TASK INSTRUCTIONS:
In the records below, reproduce exactly the lines from the one containing "Наличник радиусный для" through the one containing "Доставка и оплата", both included, and omit the pictures.

[RECORD EXCERPTS Boundary: Start]

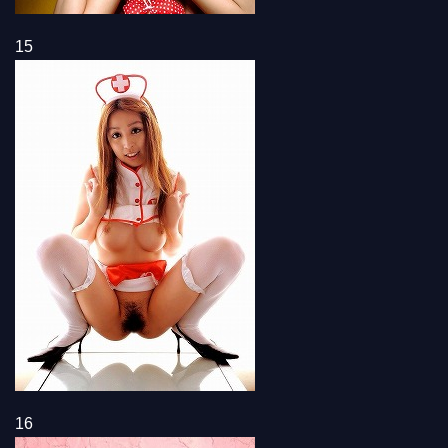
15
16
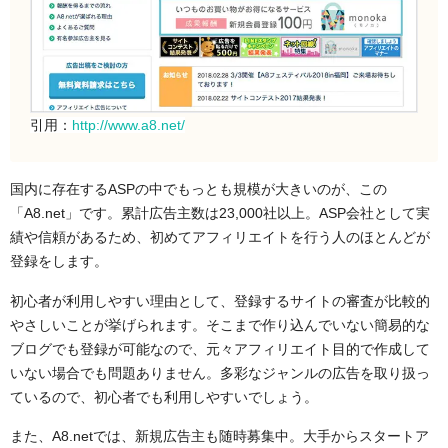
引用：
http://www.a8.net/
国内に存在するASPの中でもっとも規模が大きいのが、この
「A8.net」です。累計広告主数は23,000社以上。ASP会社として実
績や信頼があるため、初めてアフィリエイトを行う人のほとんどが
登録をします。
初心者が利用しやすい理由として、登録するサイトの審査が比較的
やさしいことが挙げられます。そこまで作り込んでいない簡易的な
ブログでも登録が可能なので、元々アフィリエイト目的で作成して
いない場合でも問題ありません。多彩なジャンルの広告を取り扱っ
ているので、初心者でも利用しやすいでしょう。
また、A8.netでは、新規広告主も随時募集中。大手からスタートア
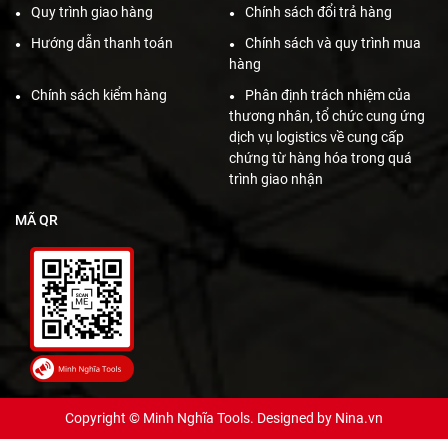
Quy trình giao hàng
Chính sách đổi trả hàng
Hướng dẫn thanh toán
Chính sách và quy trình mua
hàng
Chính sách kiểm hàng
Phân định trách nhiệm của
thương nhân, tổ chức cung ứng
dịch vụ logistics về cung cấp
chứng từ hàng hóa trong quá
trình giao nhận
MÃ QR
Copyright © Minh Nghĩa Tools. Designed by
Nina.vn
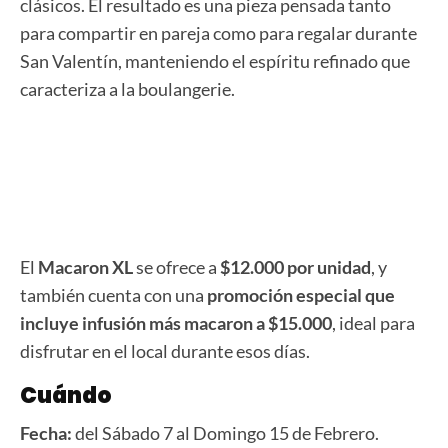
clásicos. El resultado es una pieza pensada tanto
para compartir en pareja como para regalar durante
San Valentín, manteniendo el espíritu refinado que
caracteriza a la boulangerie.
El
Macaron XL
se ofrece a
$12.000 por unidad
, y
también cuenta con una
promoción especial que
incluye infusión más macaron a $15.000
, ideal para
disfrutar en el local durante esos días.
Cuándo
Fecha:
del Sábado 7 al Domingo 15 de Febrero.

[RECORD EXCERPTS Boundary: End]
[RECORD EXCERPTS Boundary: Start]

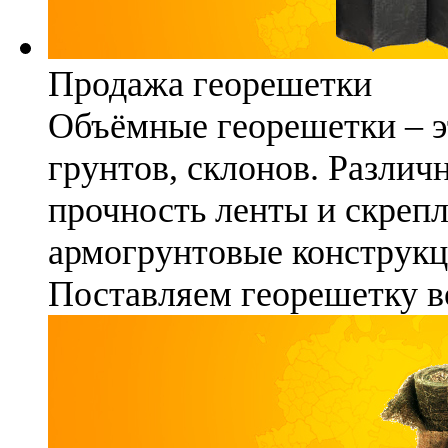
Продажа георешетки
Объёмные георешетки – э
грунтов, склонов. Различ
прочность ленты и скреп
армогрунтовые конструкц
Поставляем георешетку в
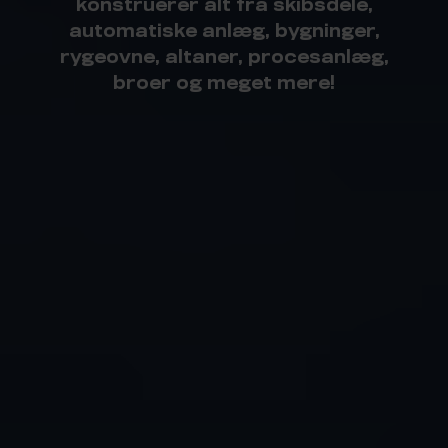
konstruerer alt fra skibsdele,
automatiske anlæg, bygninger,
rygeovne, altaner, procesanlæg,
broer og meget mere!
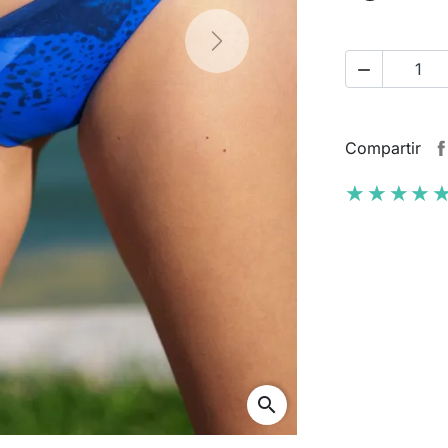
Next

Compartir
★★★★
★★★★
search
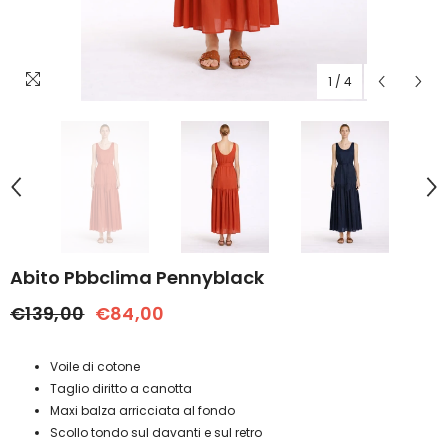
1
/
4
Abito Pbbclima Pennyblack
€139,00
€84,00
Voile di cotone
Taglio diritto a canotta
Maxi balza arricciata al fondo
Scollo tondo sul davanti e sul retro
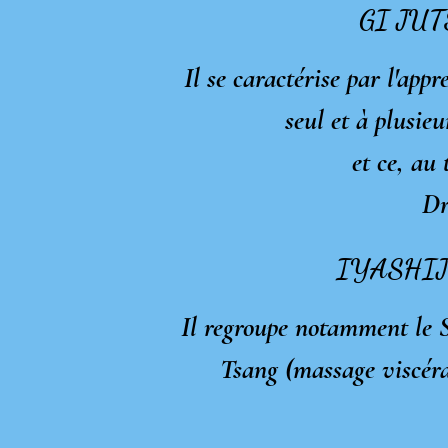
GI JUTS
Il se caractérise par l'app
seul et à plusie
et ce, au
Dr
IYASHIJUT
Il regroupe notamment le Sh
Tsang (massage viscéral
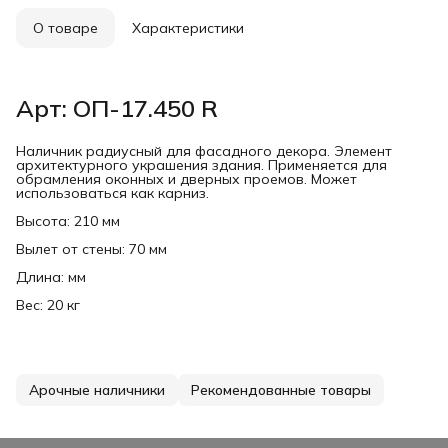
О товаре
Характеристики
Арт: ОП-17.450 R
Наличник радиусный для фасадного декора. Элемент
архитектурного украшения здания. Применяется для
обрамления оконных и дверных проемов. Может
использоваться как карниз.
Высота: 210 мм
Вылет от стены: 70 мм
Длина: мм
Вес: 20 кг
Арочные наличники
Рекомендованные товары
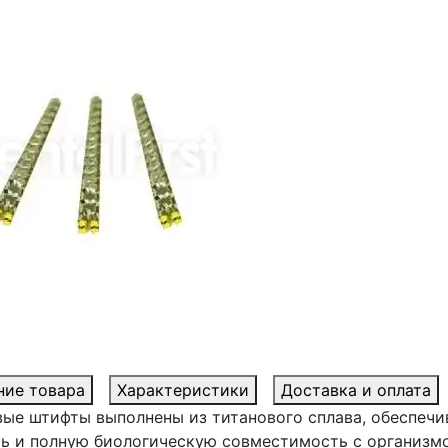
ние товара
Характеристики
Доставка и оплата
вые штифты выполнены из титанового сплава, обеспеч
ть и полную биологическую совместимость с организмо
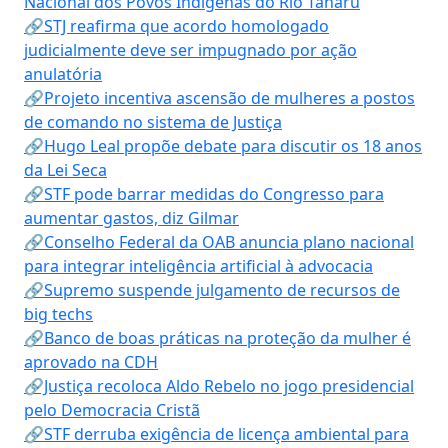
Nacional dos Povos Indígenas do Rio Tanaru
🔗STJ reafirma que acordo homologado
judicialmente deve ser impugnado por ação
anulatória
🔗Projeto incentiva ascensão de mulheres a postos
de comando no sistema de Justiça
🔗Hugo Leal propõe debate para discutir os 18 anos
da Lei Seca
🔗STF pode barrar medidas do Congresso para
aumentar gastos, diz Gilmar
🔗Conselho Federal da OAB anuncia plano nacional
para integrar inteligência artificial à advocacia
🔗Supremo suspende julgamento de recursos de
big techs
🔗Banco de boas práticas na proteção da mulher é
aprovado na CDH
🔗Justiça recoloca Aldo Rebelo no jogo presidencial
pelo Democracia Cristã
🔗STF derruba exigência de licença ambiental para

[RECORD EXCERPTS Boundary: End]
[RECORD EXCERPTS Boundary: Start]

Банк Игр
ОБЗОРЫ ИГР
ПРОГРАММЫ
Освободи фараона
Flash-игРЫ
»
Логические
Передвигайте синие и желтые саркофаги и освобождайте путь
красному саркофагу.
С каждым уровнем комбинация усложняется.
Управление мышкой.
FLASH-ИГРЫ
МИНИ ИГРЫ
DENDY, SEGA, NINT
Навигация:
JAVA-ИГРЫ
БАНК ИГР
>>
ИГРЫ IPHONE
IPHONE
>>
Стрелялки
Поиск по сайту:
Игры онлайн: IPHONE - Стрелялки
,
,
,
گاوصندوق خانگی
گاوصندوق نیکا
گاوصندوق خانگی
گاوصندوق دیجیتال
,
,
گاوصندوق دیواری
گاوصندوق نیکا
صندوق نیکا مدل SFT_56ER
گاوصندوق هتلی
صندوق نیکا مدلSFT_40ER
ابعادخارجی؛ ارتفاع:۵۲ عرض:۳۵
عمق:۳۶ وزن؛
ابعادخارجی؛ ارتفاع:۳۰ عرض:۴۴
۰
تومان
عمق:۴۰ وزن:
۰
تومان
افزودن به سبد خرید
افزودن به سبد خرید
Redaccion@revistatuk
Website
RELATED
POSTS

[RECORD EXCERPTS Boundary: End]

ANSWER BOX:
Наличник радиусный для фасадного декора. Элемент
архитектурного украшения здания. Применяется для
обрамления оконных и дверных проемов. Может
использоваться как карниз.
Высота: 210 мм
Вылет от стены: 70 мм
Длина: мм
Вес: 20 кг
Арочные наличники
Рекомендованные товары
ние товара
Характеристики
Доставка и оплата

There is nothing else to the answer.